Phoebe from Friends explained a possible cause.  As an actor you never know when your career will be over.  They gotta do whatever they can, even flubbing PR stuff for bigger boxoffice $$$ to score royalties.


----------



## canadagoose (May 16, 2017)

Ramnares P.E. said:


> Also, pretty sure my avatar has both Taylor S. and K Stew beat hands down...just saying.


Haha everybody has their camp.  Have you seen her in a bikini without photoshopping?  I also think she's boring.


----------



## Ramnares P.E. (May 16, 2017)




----------



## Road Guy (May 16, 2017)

looks like I need to create a teenage girl sub forum


----------



## mudpuppy (May 16, 2017)

I have no clue what anyone is talking about here. . .  Almost 40 and proudly out of touch!


----------



## Audi Driver P.E. (May 16, 2017)

matt267 PE said:


> My wife definitely married down.


Same here.


----------



## canadagoose (May 16, 2017)

Audi driver said:


> Same here.


Well done


----------



## Karissa (May 16, 2017)

canadagoose said:


> All the engineer guys I know ended up with fugs.  My motivation is more geared towards making fellow guys realize they can get way way hotter girls if they just checked out girls in a way they can notice and then talked to them.


my husband is an engineer....   I realize I'm not the hottest one out there but I also am not a fug.

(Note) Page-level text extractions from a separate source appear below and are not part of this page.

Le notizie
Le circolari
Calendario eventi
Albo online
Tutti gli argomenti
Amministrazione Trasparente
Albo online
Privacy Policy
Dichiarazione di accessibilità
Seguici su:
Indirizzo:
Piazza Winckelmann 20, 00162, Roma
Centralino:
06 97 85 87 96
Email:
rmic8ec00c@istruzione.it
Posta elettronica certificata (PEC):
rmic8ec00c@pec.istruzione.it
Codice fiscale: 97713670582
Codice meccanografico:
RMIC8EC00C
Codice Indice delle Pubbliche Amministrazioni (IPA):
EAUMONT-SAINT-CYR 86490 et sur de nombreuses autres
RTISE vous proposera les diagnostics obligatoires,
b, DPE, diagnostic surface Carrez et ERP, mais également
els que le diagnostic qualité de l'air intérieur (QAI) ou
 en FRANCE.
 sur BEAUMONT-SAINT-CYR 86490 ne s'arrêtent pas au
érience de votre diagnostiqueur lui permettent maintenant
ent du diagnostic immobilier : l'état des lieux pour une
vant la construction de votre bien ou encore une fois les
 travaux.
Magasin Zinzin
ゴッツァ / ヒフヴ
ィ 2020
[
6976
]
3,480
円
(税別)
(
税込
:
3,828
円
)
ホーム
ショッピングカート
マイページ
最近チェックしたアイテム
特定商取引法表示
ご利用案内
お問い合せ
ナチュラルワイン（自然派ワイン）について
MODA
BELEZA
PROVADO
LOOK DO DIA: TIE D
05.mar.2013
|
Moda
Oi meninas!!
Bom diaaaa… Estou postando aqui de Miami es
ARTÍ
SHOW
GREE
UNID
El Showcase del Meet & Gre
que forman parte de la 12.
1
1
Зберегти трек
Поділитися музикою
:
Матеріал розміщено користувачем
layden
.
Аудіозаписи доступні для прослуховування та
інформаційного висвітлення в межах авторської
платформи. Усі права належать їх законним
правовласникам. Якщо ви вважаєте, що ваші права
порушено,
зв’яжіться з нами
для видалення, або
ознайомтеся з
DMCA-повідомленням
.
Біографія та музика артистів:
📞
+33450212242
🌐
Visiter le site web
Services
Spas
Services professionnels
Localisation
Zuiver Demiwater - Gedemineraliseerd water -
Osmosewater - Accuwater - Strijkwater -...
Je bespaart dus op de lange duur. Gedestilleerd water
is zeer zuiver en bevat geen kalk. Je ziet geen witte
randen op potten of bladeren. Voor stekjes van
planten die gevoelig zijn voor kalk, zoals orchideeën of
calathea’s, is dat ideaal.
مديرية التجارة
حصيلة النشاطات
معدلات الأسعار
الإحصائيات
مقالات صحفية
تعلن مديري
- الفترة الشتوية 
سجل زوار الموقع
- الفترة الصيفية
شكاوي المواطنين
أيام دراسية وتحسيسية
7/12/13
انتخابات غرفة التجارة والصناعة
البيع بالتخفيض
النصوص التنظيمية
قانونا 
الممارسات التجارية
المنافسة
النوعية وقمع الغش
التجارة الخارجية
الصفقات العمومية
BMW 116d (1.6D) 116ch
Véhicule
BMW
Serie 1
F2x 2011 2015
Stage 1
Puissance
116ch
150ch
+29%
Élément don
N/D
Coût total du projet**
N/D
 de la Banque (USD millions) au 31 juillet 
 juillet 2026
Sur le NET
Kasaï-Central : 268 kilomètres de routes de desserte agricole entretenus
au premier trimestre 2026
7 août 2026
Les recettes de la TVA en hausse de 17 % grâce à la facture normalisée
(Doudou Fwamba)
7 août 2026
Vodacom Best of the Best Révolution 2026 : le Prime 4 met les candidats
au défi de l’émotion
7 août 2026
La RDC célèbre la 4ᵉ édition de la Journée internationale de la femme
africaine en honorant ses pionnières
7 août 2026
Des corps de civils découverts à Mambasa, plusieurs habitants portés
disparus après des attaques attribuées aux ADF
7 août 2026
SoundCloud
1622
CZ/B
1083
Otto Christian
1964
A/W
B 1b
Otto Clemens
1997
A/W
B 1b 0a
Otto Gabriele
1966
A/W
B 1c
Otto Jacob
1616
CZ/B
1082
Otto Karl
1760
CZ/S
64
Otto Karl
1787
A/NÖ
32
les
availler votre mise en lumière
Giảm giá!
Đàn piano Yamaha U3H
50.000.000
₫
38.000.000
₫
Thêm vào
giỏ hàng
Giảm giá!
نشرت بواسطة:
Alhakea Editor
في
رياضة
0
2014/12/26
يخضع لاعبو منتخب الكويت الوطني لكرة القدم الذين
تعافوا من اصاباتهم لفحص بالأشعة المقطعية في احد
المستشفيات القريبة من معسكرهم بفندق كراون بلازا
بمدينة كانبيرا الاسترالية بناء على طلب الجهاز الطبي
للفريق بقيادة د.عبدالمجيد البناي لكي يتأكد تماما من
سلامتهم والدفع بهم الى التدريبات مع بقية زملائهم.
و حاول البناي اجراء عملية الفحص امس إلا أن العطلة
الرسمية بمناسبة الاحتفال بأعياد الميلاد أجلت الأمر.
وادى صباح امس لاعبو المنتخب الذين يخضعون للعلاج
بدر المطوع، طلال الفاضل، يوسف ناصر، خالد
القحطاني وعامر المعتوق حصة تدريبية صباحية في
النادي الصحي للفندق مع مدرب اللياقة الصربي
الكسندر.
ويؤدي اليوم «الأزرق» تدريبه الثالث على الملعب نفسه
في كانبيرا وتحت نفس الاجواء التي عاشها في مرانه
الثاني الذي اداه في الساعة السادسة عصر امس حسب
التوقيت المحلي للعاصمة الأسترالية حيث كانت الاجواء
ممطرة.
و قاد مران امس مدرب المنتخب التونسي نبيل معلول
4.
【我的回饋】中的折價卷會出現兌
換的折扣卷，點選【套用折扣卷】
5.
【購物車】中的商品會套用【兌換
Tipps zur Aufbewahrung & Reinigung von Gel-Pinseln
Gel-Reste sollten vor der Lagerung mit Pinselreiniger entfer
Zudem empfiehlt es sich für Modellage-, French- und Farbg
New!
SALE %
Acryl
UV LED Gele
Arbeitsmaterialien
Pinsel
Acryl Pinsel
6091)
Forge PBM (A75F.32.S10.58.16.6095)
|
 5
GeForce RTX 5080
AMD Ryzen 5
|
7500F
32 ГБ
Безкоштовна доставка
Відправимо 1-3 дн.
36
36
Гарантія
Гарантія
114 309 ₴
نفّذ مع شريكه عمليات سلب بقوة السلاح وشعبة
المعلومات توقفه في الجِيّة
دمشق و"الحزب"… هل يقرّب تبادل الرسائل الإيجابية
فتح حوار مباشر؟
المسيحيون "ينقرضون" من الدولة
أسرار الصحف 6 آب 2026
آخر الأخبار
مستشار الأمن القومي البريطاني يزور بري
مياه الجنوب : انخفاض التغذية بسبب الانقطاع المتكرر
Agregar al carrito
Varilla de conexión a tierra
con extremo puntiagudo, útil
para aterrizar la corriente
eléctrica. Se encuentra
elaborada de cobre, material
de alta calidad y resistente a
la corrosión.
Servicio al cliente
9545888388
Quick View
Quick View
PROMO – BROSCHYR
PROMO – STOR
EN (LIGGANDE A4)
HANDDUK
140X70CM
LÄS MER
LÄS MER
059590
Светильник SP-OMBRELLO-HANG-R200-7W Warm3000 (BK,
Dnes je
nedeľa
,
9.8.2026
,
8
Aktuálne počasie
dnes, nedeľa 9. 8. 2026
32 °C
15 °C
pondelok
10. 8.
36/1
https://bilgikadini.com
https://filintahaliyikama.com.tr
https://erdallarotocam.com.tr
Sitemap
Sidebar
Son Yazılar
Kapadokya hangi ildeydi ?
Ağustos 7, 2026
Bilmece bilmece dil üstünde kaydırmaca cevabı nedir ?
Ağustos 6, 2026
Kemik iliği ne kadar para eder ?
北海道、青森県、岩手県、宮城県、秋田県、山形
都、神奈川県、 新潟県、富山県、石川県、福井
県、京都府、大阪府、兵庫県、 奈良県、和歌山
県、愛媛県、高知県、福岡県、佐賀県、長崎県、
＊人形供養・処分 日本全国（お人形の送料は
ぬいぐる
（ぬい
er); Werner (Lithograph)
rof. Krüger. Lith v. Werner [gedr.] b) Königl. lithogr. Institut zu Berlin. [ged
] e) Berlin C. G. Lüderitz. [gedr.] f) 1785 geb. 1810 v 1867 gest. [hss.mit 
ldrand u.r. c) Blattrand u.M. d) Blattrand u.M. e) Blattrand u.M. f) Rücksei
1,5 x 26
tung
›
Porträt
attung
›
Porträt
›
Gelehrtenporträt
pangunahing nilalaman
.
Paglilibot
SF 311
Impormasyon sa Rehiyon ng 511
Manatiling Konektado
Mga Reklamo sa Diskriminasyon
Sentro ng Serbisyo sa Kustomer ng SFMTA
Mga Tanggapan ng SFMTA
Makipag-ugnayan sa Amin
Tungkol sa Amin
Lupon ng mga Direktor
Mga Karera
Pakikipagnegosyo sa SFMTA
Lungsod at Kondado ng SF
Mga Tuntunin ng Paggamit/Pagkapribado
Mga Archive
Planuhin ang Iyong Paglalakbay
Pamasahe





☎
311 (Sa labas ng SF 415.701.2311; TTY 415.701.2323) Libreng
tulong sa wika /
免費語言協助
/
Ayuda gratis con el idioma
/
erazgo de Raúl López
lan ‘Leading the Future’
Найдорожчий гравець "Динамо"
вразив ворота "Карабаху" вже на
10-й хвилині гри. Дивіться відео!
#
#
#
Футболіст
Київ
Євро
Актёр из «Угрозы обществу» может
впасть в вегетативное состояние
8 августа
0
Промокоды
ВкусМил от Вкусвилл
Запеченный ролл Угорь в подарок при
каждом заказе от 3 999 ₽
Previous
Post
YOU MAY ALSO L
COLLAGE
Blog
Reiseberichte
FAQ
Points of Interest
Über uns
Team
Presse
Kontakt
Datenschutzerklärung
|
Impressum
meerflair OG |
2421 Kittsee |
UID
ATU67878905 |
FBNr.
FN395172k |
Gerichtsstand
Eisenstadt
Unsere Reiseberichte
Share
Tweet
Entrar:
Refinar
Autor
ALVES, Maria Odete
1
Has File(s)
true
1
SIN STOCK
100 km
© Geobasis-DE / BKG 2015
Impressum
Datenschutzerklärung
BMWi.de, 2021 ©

Personally in a relationship I think looks only go so far, if you're stupid I don't want anything to do with you.


----------



## Audi Driver P.E. (May 16, 2017)

Incidentally, wtf is up with the pop tart avatars?


----------



## matt267 PE (May 16, 2017)

Audi driver said:


> Incidentally, wtf is up with the pop tart avatars?


You jealous brah?


----------



## Audi Driver P.E. (May 16, 2017)

matt267 PE said:


> You jealous brah?


Not even remotely.


----------



## matt267 PE (May 16, 2017)

Audi driver said:


> Not even remotely.


Good man!


----------